Search the entries below for the word "Condos" and copy each line that has it.
━━ Supplied entries
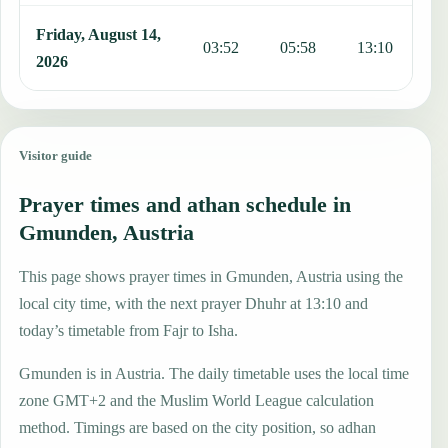
Friday, August 14,
03:52
05:58
13:10
1
2026
Visitor guide
Prayer times and athan schedule in
Gmunden, Austria
This page shows prayer times in Gmunden, Austria using the
local city time, with the next prayer Dhuhr at 13:10 and
today’s timetable from Fajr to Isha.
Gmunden is in Austria. The daily timetable uses the local time
zone GMT+2 and the Muslim World League calculation
method. Timings are based on the city position, so adhan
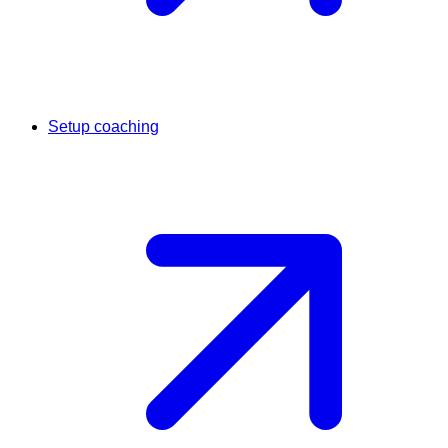
Setup coaching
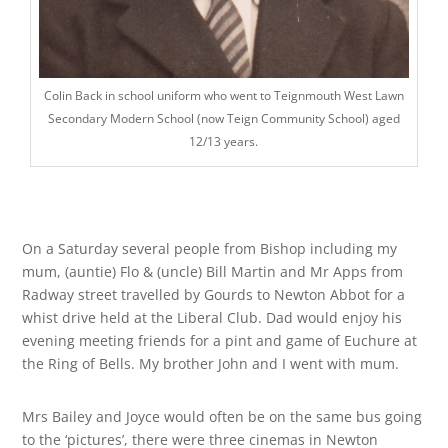
Colin Back in school uniform who went to Teignmouth West Lawn
Secondary Modern School (now Teign Community School) aged
12/13 years.
On a Saturday several people from Bishop including my
mum, (auntie) Flo & (uncle) Bill Martin and Mr Apps from
Radway street travelled by Gourds to Newton Abbot for a
whist drive held at the Liberal Club. Dad would enjoy his
evening meeting friends for a pint and game of Euchure at
the Ring of Bells. My brother John and I went with mum.
Mrs Bailey and Joyce would often be on the same bus going
to the ‘pictures’, there were three cinemas in Newton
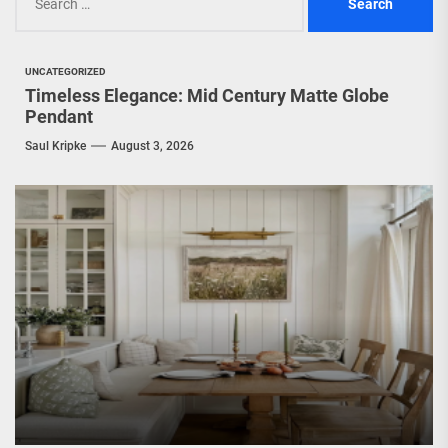
for:
UNCATEGORIZED
Timeless Elegance: Mid Century Matte Globe
Pendant
Saul Kripke
August 3, 2026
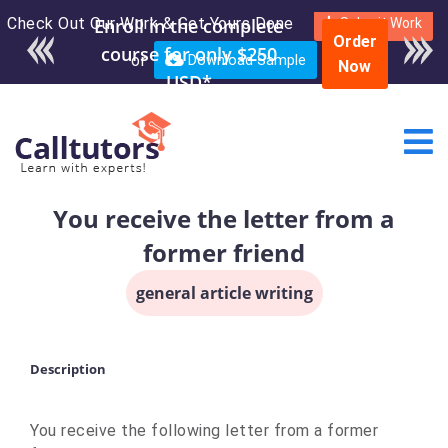
Check Out Our Work & Get Yours Done
Enroll in the complete
Submit Work
Order
course for only $250
or
Download Sample
Now
USD*
You receive the letter from a
former friend
general article writing
Description
You receive the following letter from a former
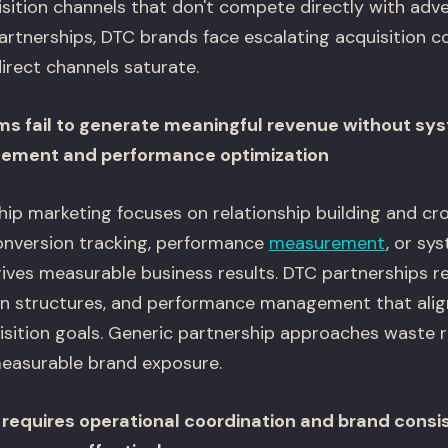
sition channels that don't compete directly with adve
artnerships, DTC brands face escalating acquisition c
irect channels saturate.
ms fail to generate meaningful revenue without sy
gement and performance optimization
ship marketing focuses on relationship building and c
conversion tracking, performance
measurement
, or sy
ives measurable business results. DTC partnerships re
n structures, and performance management that align
sition goals. Generic partnership approaches waste r
easurable brand exposure.
requires operational coordination and brand consi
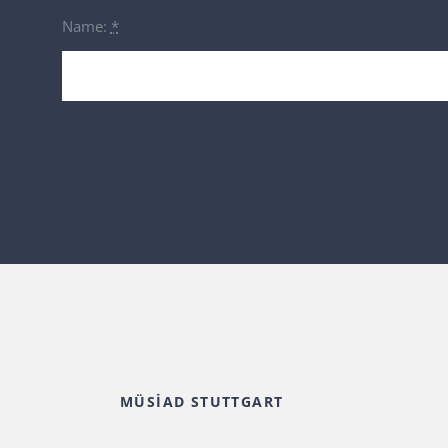
Name:
*
MÜSİAD STUTTGART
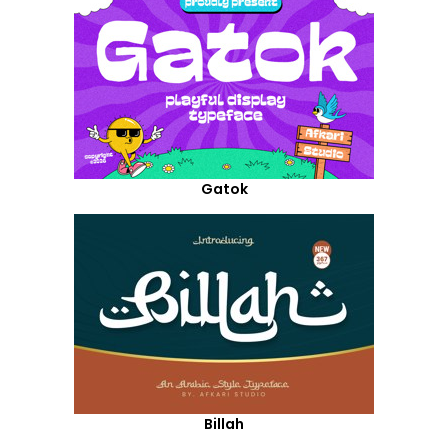
Gatok
Billah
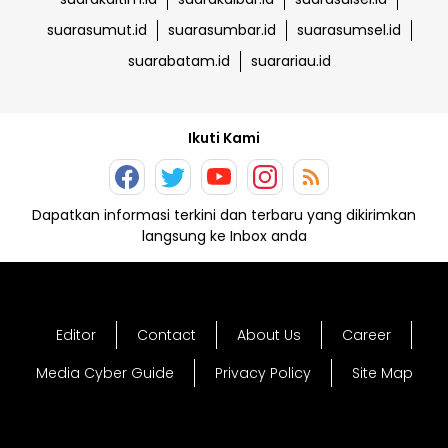
suarasumut.id
suarasumbar.id
suarasumsel.id
suarabatam.id
suarariau.id
Ikuti Kami
Dapatkan informasi terkini dan terbaru yang dikirimkan
langsung ke Inbox anda
Editor
Contact
About Us
Career
Media Cyber Guide
Privacy Policy
Site Map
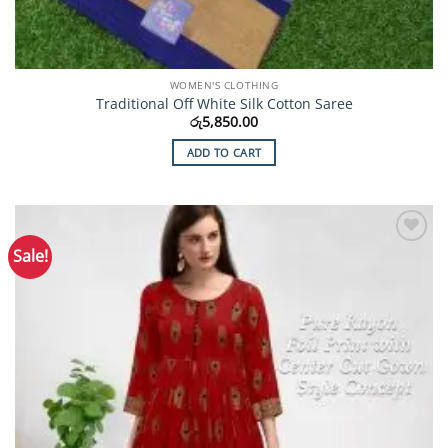
WOMEN'S CLOTHING
Traditional Off White Silk Cotton Saree
රු
5,850.00
ADD TO CART
Sale!
Add to
Wishlist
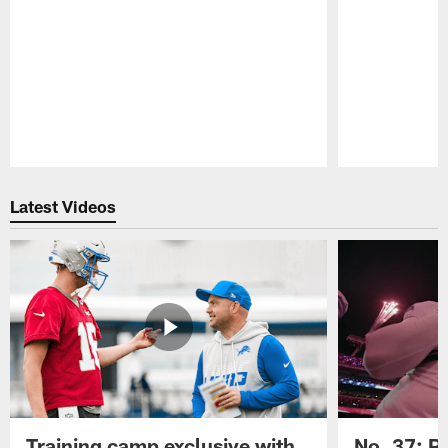
Pause
Play
Latest Videos
Training camp exclusive with
No. 37: P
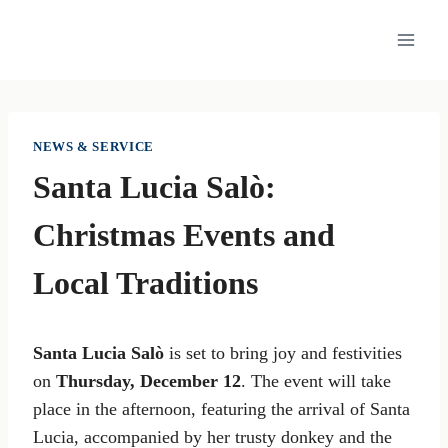
Skip
to
content
NEWS & SERVICE
Santa Lucia Salò:
Christmas Events and
Local Traditions
Santa Lucia Salò
is set to bring joy and festivities
on
Thursday, December 12
. The event will take
place in the afternoon, featuring the arrival of Santa
Lucia, accompanied by her trusty donkey and the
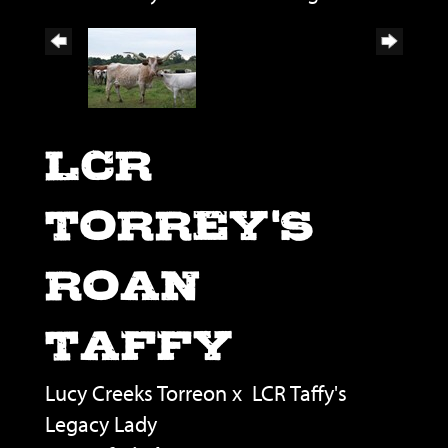
LCR
TORREY'S
ROAN
TAFFY
Lucy Creeks Torreon
x
LCR Taffy's
Legacy Lady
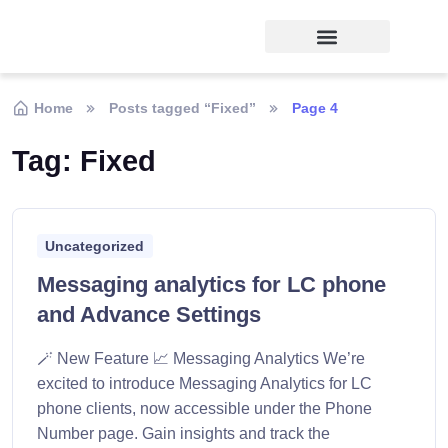
Home
Posts tagged “Fixed”
Page 4
Tag:
Fixed
Uncategorized
Messaging analytics for LC phone
and Advance Settings
🪄 New Feature 📈 Messaging Analytics We’re
excited to introduce Messaging Analytics for LC
phone clients, now accessible under the Phone
Number page. Gain insights and track the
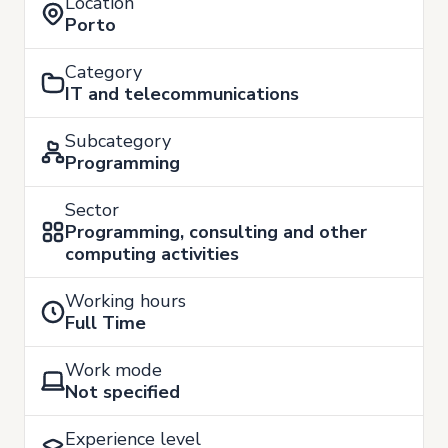
Location
Porto
Category
IT and telecommunications
Subcategory
Programming
Sector
Programming, consulting and other
computing activities
Working hours
Full Time
Work mode
Not specified
Experience level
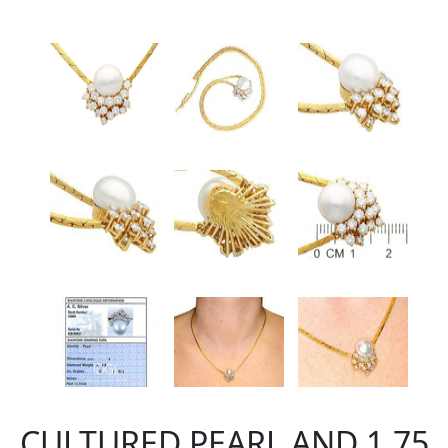
CULTURED PEARL AND 1.75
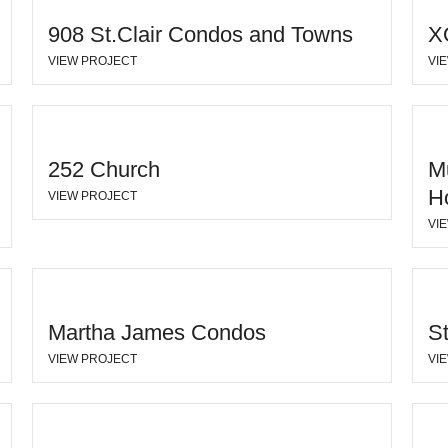
908 St.Clair Condos and Towns
X
VIEW PROJECT
VI
252 Church
M
H
VIEW PROJECT
VI
Martha James Condos
S
VIEW PROJECT
VI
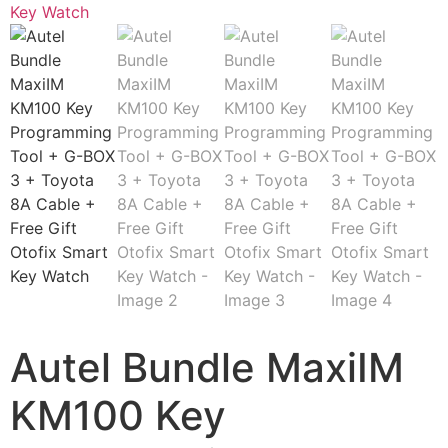
Autel Bundle MaxiIM
KM100 Key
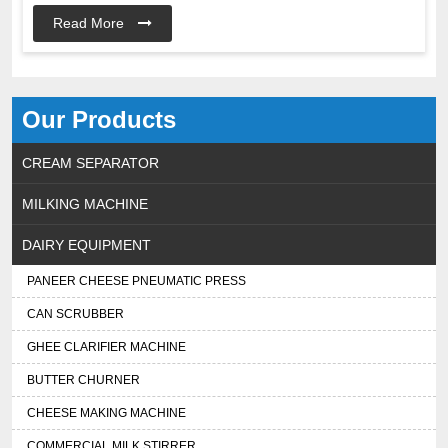
Read More
Our Products
CREAM SEPARATOR
MILKING MACHINE
DAIRY EQUIPMENT
PANEER CHEESE PNEUMATIC PRESS
CAN SCRUBBER
GHEE CLARIFIER MACHINE
BUTTER CHURNER
CHEESE MAKING MACHINE
COMMERCIAL MILK STIRRER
━━━━
— Solution to this task —
908 St.Clair Condos and Towns
Martha James Condos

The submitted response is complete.